Harry miró el reloj gigante de la estación y sintió náuseas en el estómago. Diez segundos..., nueve segundos... Avanzó con el carrito, con cuidado, hasta que llegó a la barrera, y empujó a continuación con todas sus fuerzas. La barrera permaneció allí, infranqueable.

Tres segundos..., dos segundos..., un segundo...

—Ha partido —dijo Ron, atónito—. El tren ya ha partido. ¿Qué pasará si mis padres no pueden volver a recogernos? ¿Tienes algo de dinero muggle?

Harry soltó una risa irónica.

—Hace seis años que los Dursley no me dan la paga semanal.

Ron pegó la cabeza a la fría barrera.

No oigo nada —dijo preocupado—. ¿Qué vamos a hacer? No sé cuánto tardarán mis padres en volver por nosotros.

Echaron un vistazo a la estación. La gente todavía los miraba, principalmente a causa de los alaridos incesantes de Hedwig.

—A lo mejor tendríamos que ir al coche y esperar allí —dijo Harry—. Estamos llamando demasiado la aten...

—¡Harry! —dijo Ron, con los ojos refulgentes—. ¡El coche!


—¿Qué pasa con él?

—¡Podemos llegar a Hogwarts volando!

—Pero yo creía...

—Estamos en un apuro, ¿verdad? Y tenemos que llegar al colegio, ¿verdad? E

incluso a los magos menores de edad se les permite hacer uso de la magia si se trata de una verdadera emergencia, sección decimonovena o algo así de la Restricción sobre Chismes...

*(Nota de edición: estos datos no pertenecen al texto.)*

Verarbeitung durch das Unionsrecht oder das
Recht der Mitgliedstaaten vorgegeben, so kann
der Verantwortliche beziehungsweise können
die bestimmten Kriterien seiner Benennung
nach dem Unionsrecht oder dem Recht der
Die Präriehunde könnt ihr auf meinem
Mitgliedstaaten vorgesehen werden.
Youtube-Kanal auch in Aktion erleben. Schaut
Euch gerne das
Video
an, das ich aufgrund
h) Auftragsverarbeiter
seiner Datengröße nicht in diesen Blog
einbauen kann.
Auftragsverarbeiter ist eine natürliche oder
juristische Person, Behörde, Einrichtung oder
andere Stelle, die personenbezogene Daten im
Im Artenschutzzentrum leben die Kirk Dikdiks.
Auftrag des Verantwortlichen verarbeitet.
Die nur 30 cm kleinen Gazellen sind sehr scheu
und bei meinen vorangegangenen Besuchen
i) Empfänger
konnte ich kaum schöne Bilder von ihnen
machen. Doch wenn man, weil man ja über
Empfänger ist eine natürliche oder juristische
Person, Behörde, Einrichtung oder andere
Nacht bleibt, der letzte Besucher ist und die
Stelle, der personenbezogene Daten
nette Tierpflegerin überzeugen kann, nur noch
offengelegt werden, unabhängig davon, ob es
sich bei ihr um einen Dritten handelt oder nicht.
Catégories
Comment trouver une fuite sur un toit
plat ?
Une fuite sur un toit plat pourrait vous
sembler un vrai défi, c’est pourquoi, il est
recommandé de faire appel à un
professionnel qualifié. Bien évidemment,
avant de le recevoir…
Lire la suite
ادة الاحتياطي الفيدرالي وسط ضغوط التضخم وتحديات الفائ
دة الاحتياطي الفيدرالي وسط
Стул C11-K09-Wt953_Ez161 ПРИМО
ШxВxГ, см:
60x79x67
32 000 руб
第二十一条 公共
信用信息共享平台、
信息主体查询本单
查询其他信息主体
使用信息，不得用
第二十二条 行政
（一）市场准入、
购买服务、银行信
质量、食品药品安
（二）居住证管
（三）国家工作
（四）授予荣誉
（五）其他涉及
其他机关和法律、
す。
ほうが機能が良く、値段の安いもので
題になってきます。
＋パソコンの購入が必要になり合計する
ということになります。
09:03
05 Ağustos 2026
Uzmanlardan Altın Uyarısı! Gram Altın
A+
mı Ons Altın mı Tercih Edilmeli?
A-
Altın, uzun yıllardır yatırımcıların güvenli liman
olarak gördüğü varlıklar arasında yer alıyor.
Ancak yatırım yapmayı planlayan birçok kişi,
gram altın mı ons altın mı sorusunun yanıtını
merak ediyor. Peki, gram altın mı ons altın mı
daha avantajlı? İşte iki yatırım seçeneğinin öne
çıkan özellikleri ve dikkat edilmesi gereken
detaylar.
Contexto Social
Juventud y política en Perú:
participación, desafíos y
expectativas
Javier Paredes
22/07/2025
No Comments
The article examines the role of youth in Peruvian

El pánico que sentía Harry se convirtió de repente en emoción.

—¿Sabes hacerlo volar?

—Por supuesto —dijo Ron, dirigiendo su carrito hacia la salida—. Venga, vamos, si nos damos prisa podremos seguir al expreso de Hogwarts.

Y abriéndose paso a través de la multitud de muggles curiosos, salieron de la estación y regresaron a la calle lateral donde habían aparcado el viejo Ford Anglia. Ron abrió el gran maletero con unos golpes de varita mágica. Metieron dentro los baúles, dejaron a Hedwig en el asiento de atrás y se acomodaron delante.

—Comprueba que no nos ve nadie —le pidió Ron, arrancando el coche con otro golpe de varita. Harry sacó la cabeza por la ventanilla; el tráfico retumbaba por la avenida que tenían delante, pero su calle estaba despejada.

—Vía libre —dijo Harry.

Ron pulsó un diminuto botón plateado que había en el salpicadero y el coche desapareció con ellos. Harry notaba el asiento vibrar debajo de él, oía el motor, sentía sus propias manos en las rodillas y las gafas en la nariz, pero, a juzgar por lo que veía, se había convertido en un par de ojos que flotaban a un metro del suelo en una lúgubre calle llena de coches aparcados.

—¡En marcha! —dijo a su lado la voz de Ron.

Fue como si el pavimento y los sucios edificios que había a cada lado empezaran a caer y se perdieran de vista al ascender el coche; al cabo de unos segundos, tenían todo Londres bajo sus pies, impresionante y neblinoso.

Entonces se oyó un ligero estallido y reaparecieron el coche, Ron y Harry.

—¡Vaya! —dijo Ron, pulsando el botón del accionador de invisibilidad—. Se ha estropeado.

Los dos se pusieron a darle golpes. El coche desapareció, pero luego empezó a aparecer y desaparecer de forma intermitente.

—¡Agárrate! —gritó Ron, y apretó el acelerador. Como una bala, penetraron en las nubes algodonosas y todo se volvió neblinoso y gris.

—¿Y ahora qué? —preguntó Harry, pestañeando ante la masa compacta de nubes que los rodeaba por todos lados.

—Tendríamos que ver el tren para saber qué dirección seguir —dijo Ron.

—Vuelve a descender, rápido.

Descendieron por debajo de las nubes, y se asomaron mirando hacia abajo con los ojos entornados.

—¡Ya lo veo! —gritó Harry—. ¡Todo recto, por allí!

El expreso de Hogwarts corría debajo de ellos, parecido a una serpiente roja.

—Derecho hacia el norte —dijo Ron, comprobando el indicador del salpicadero—.